Once this identification happened, the desire for liberation was one step away. These desires and subsequent actions led to the formation of this new theology, a new way of being Church: Liberation Theology with a special emphasis on the Preferential Option for the Poor. “The option for the poor means putting ourselves on the side of the poor, in solidarity with them in their cause and their struggle, not to make them our allies, but to make ourselves their allies,” wrote Clodovis Boff and George V. Pixley in their book, The Bible, the Church, and the Poor.

So, one could define Liberation Theology as a refusal by the Latin American Episcopal Conferences in Medellin and Puebla to deny the reality and needs of the poor in Latin America any longer. Bishops, clergy and lay people were united in their conviction that it was a scandal for the Church to continue business as usual, in light of all the suffering and poverty.

High rates of infant mortality, inadequate housing, unemployment and underemployment, viewed in light of systemic and systematic greedy structures, led to an awareness that the Church needs to stand with the poor, needed to be the poor, and needed to dedicate its resources to liberate the poor. This shift in awareness was shared by a vast majority of the clergy, who were accused of waging class warfare by the minority.

Liberation Theologians held to their new found convictions that the Church had to pay attention to millions of poor people who were dying before their time. They provided a new reading of Exodus (the Moses and the people of Israel story) and a new look at Matthew Chapter 25.

This new reading of the Scriptures and the times led to a new identification and understanding that choosing to follow Jesus meant to serve the poor and that the poor were the most concrete evidence of Jesus Christ. What Liberation Theology did for the redefining of theology and the altering of ecclesiological thought was to solidify an identification of Jesus with the poor: to love God and to love neighbor was best lived out in working to liberate the poor from their suffering.

Liberation Theology challenged the accepted theologies of the 70’s and 80’s by insisting that theology not be done at the mere service of answering questions about the Trinity and church dogmas, but that it be put to present use by dealing with the concrete reality at hand: “Generally speaking, for the modern mentality, the Western version of Christianity has done precious little to integrate human subjectivity, affectivity, corporality, femininity, and the more open and effective mechanisms of participation in decisions as to the pathways to be taken by the faith in various situations of life. The laity could have a greater voice, women could be more highly regarded for their consultative and decision-making capacities, and dialogue could be broader in all areas of church life” (Leonardo Boff).

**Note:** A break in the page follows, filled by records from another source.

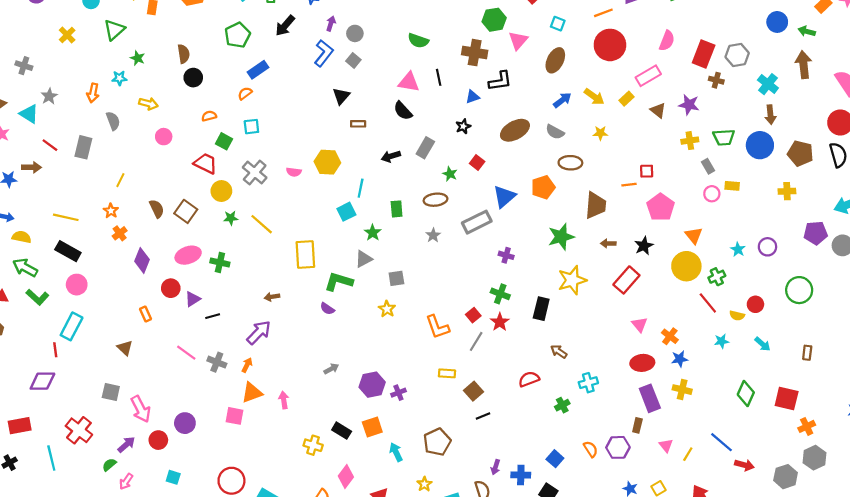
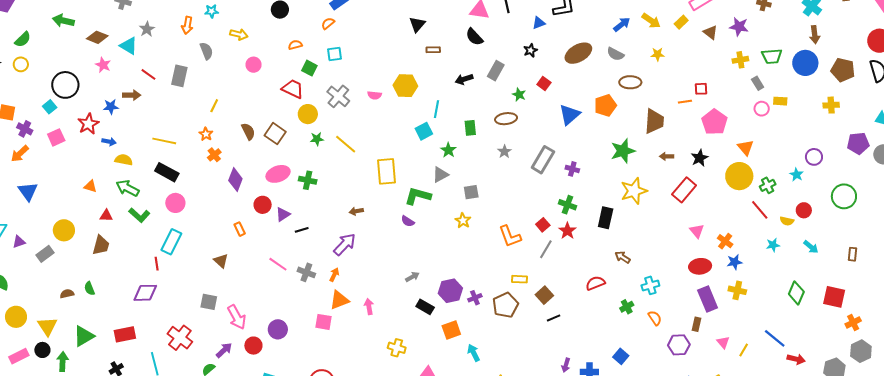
gray rectangle: (477, 222) -> (543, 160), moved, turned -32
cyan star: (738, 249) -> (797, 175), moved
black rectangle: (342, 431) -> (425, 307), moved
brown pentagon: (437, 442) -> (505, 305), moved
orange semicircle: (591, 449) -> (655, 318), moved

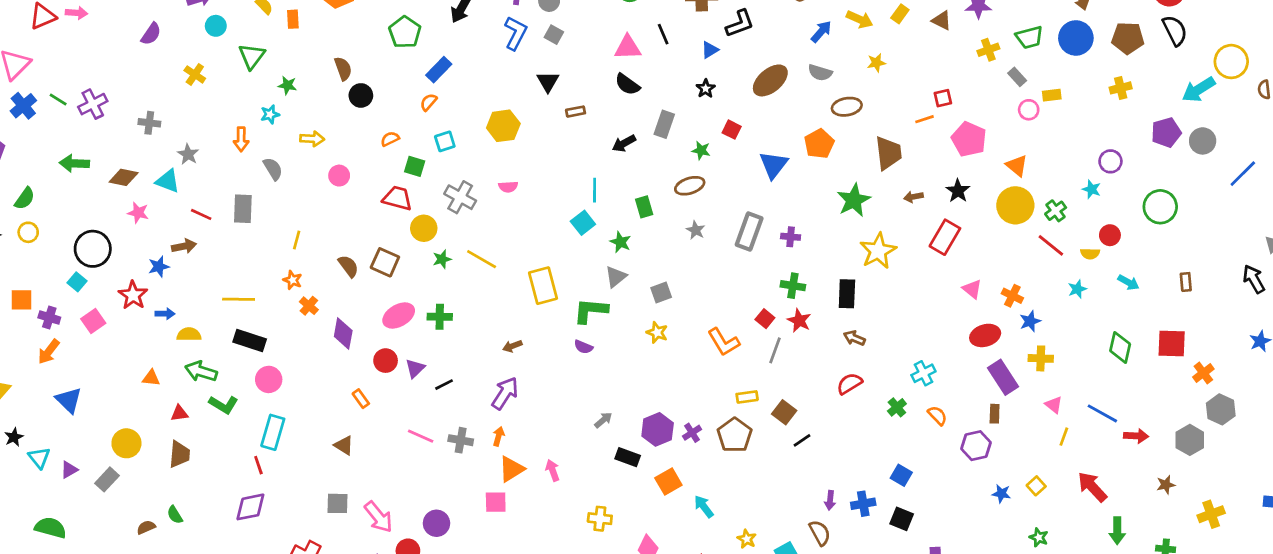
yellow hexagon: (405, 86) -> (503, 126), moved
brown arrow: (623, 257) -> (854, 338), moved
pink triangle: (723, 342) -> (1054, 405), moved

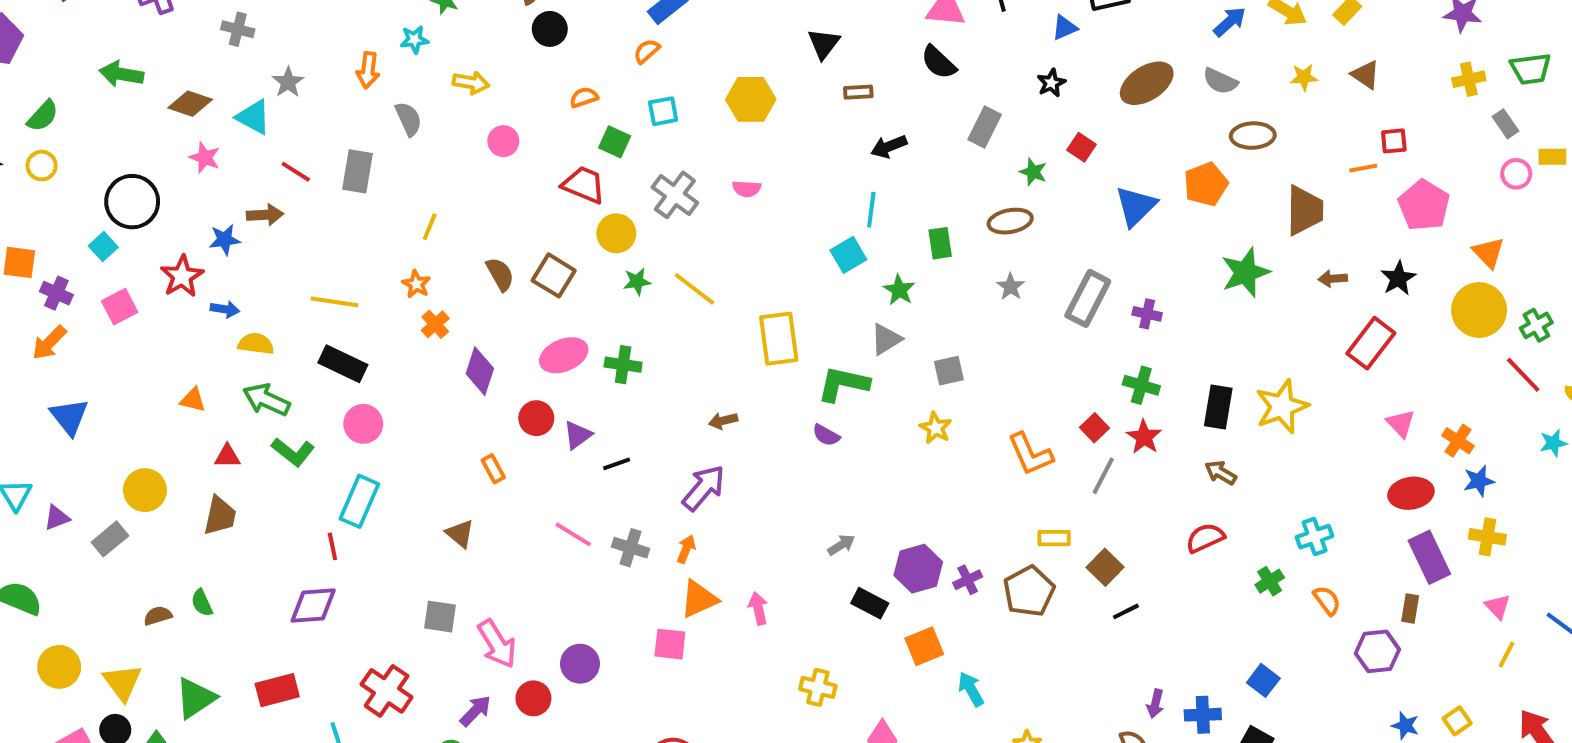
brown triangle: (942, 20) -> (1366, 75), moved
black arrow: (624, 143) -> (889, 147), moved
yellow star: (878, 251) -> (1282, 407), moved

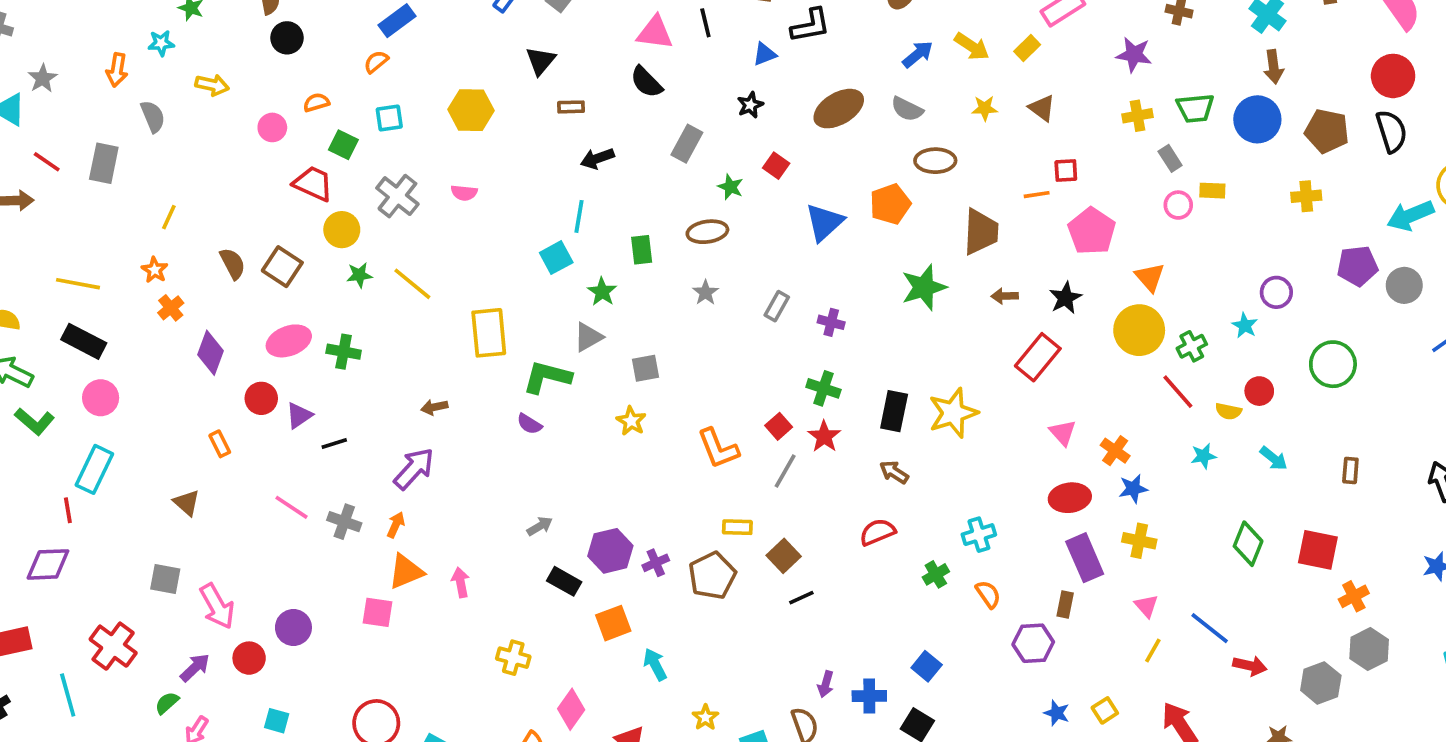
pink circle: (503, 141) -> (272, 127), moved
gray rectangle: (1088, 298) -> (777, 306), size x0.6

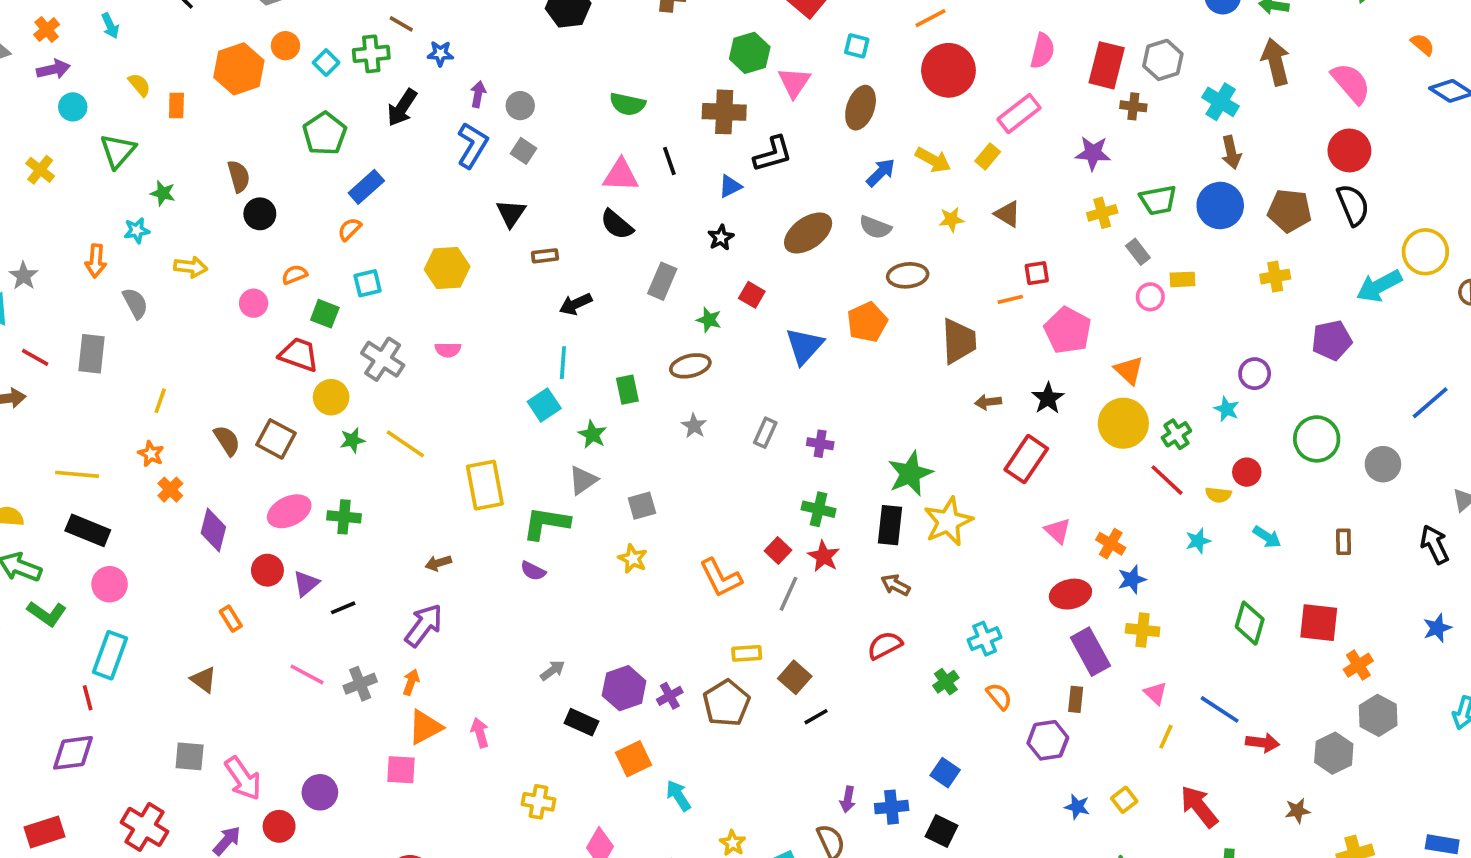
gray circle: (1404, 285) -> (1383, 464), moved
green star: (924, 287) -> (910, 474), moved
gray cross: (344, 522) -> (360, 684), turned -36

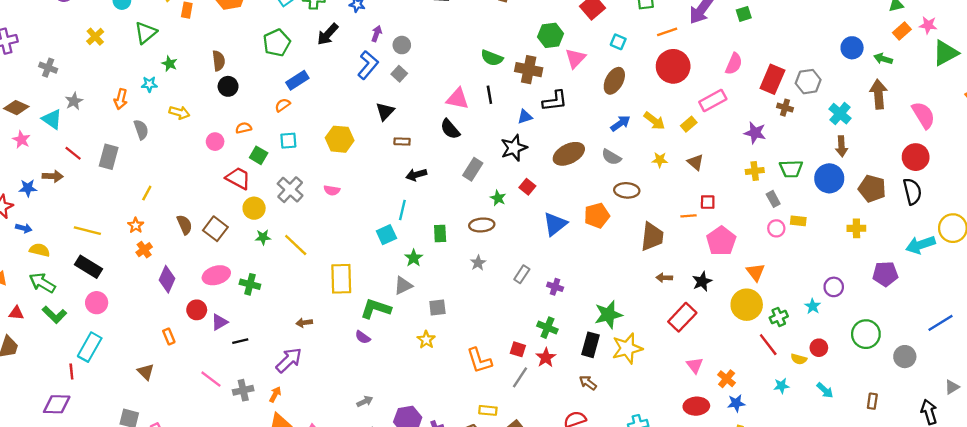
green semicircle: (628, 104) -> (492, 58), moved
black star: (721, 238) -> (514, 148), size x1.6
red square: (778, 551) -> (518, 349), turned -35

For those in Latin America, the founders of Liberation Theology, theology would now be done from the underside of history; the poor would be the main agent. These three aspects of Liberation Theology define the tenets of the movement: 1) The poor stand as the locus theologicus par excellence embodiment of God. 2) The perspective of the poor and of their liberation as the viewpoint from which history starts and is understood. 3) The purpose and service of theology as critical and imperative reflection on human and ecclesial activity in the present.

With these three foundations, all theology is reworked and re-understood in the service of the poor and moving the Church’s mission to embrace the poor as the primary subjects of the Church’s love and service. “In this evangelical process, evangelizer and evangelized are not two factions of the church. They evangelize each other, mutually, thereby building a church that will be a community of sisters and brothers, all of it ministerial, servant, and missionary. What is under way in Latin America [Liberation Theology], under the impulse of the Spirit, is an immense ecclesiogenesis – the genesis of a church, from the confrontation of the gospel with a world of injustice and poverty, in which the gospel demonstrates its liberative power.” (Leonardo Boff).

Out of Liberation Theology came great clarity around what it meant to put oneself at the service of the wounded, the poor, the disenfranchised and the other: to love God is to commit to serve and promote the rights, causes and needs of the dispossessed.